Reuters/ Wolfgang Rattay
Marx rubber ducks don’t quite capture the spirit of communism.
By Olivia Goldhill
Published Last updated This article is more than 2 years old.

Some 200 years after Karl Marx’s birth, capitalism has decidedly won the ideological battle against communism. The proof? To honor Marx’s May 5 birthday, his hometown of Trier, Germany, is mass-producing disposable Marxist memorabilia.

Products include a Karl Marx zero-euro banknote, which costs €3. There are also magnets of Karl Marx making the peace sign, Karl Marx mugs (“to philosophise during tea time”), Marx cookie cutters for €5.95, and a Marx-esque rubber duck sporting a beard, quill, and copy of Das Kapital. In total, Trier Tourism is selling 30 items of memorabilia.

Trier has also chosen to honor the thinker by accepting a bronze sculpture of Marx from the Chinese government and installing traffic lights that depict Marx rather than the usual anonymous figurine.
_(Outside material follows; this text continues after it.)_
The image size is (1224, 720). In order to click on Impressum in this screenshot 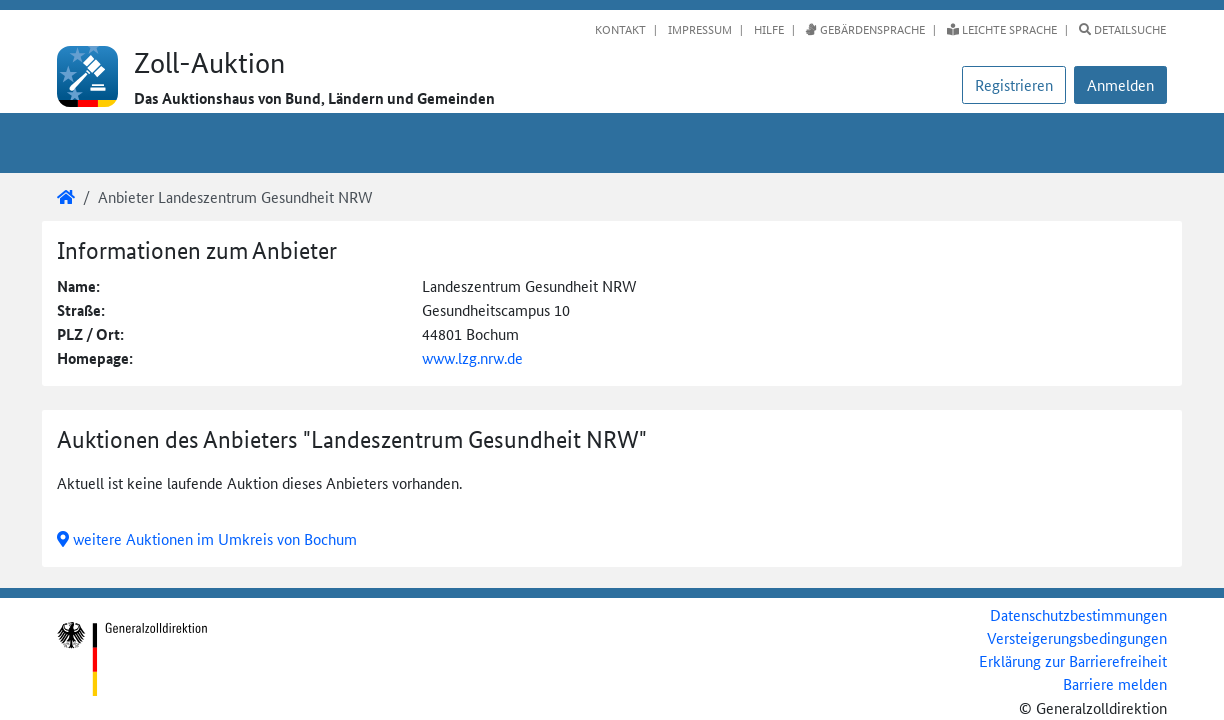, I will do `click(698, 29)`.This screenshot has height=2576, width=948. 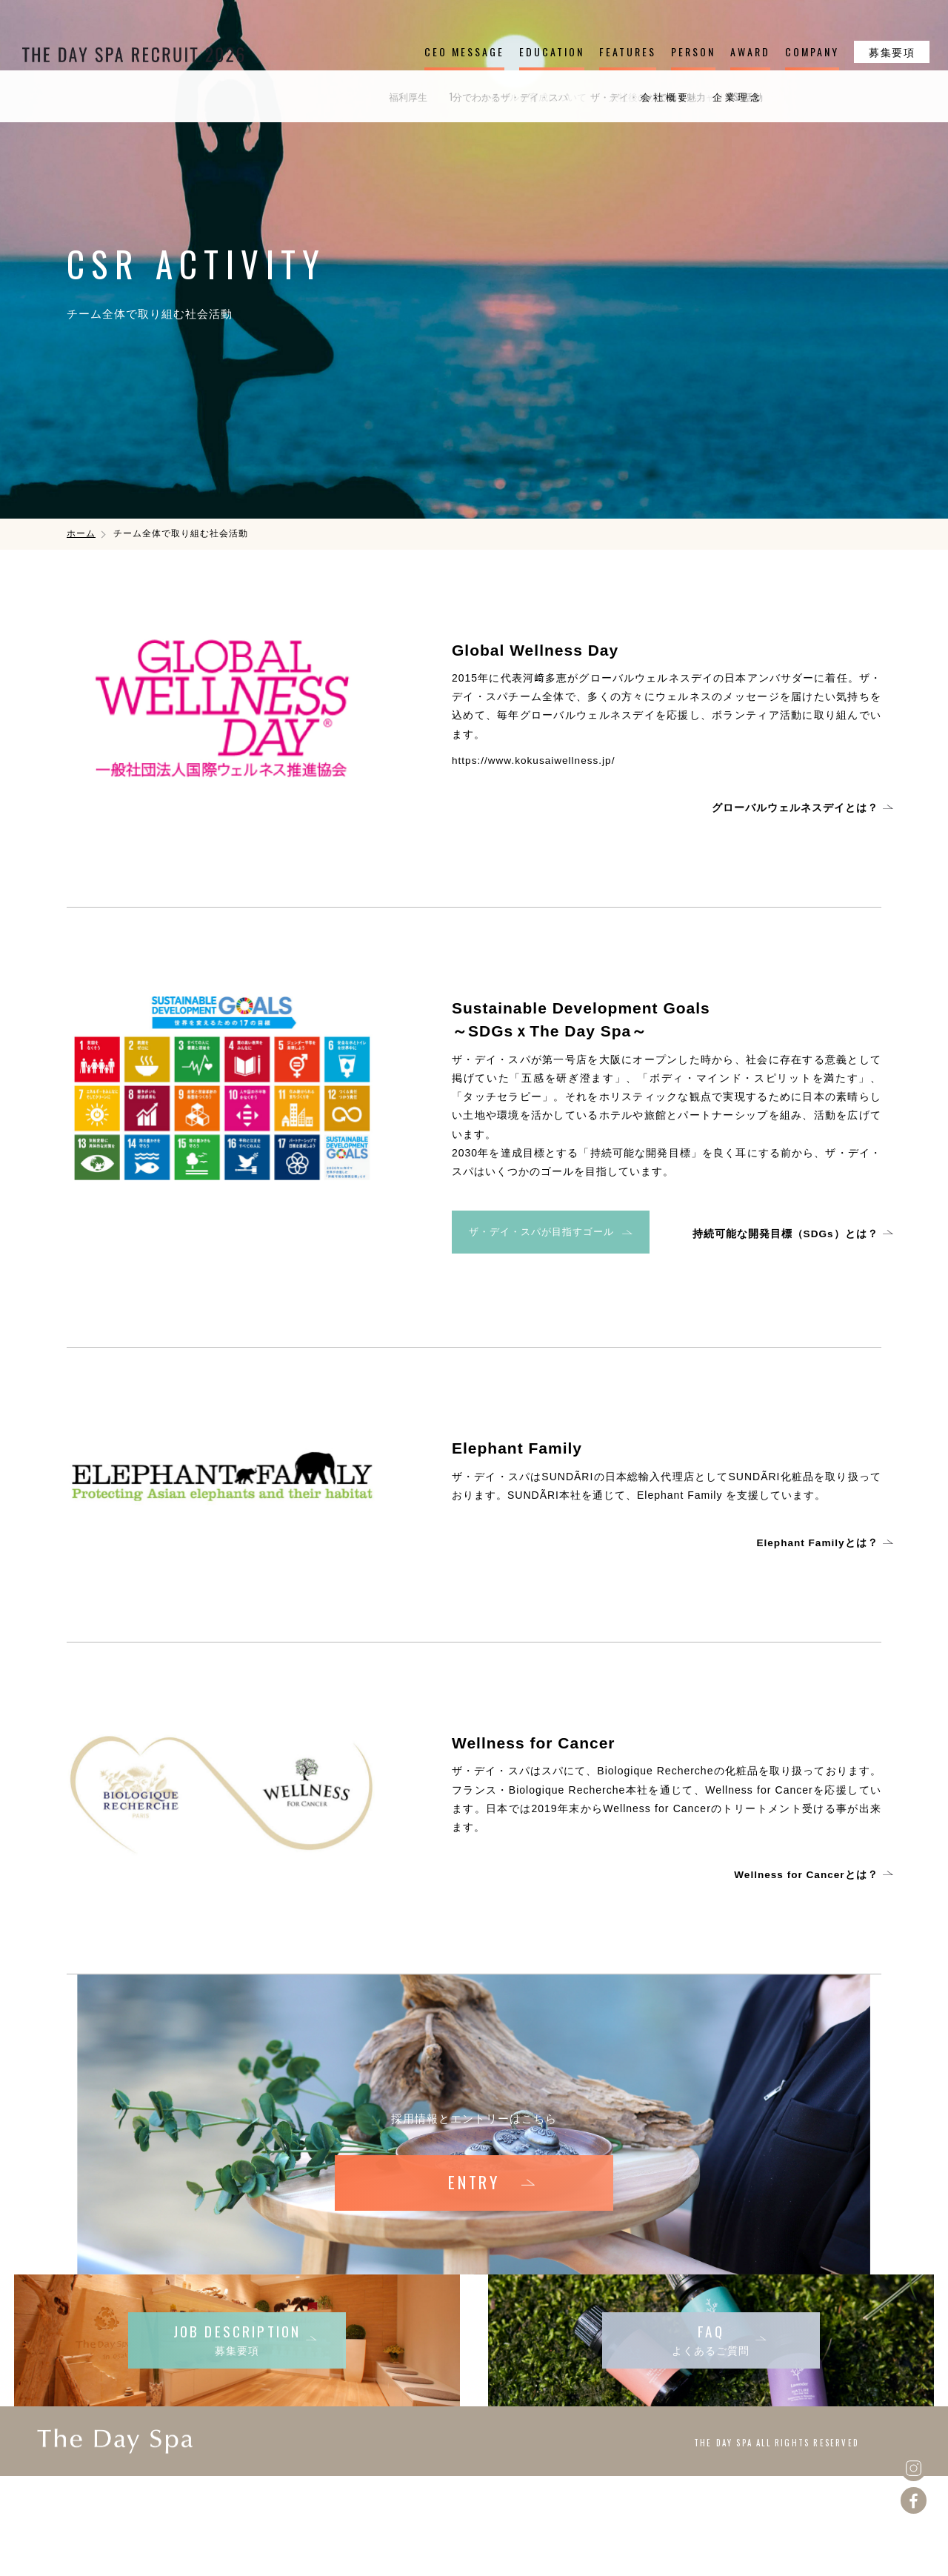 What do you see at coordinates (750, 51) in the screenshot?
I see `AWARD` at bounding box center [750, 51].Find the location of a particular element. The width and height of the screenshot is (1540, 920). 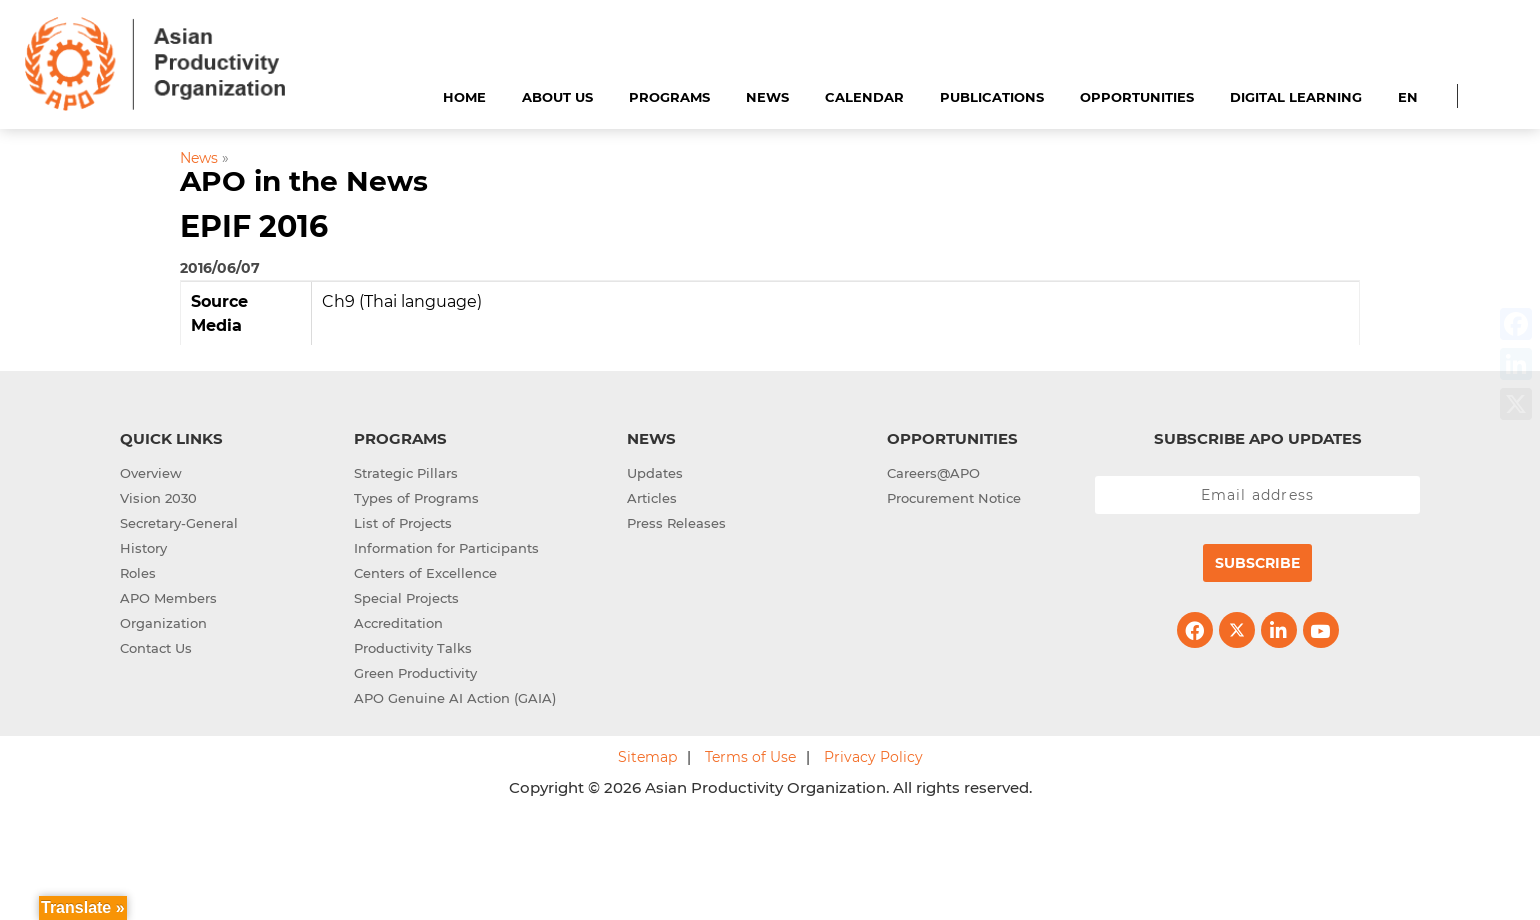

Since his birth in 1818, Marx’s ideas have inspired communist regimes across the world, most of which collapsed after those lofty ideals devolved into totalitarianism and poor living conditions. Marx is certainly still remembered and revered for his philosophical ideas, but the thinker known for his critique of the capitalist system would surely find cold comfort in his name being used to sell rubber duckies and fake bank notes for profit.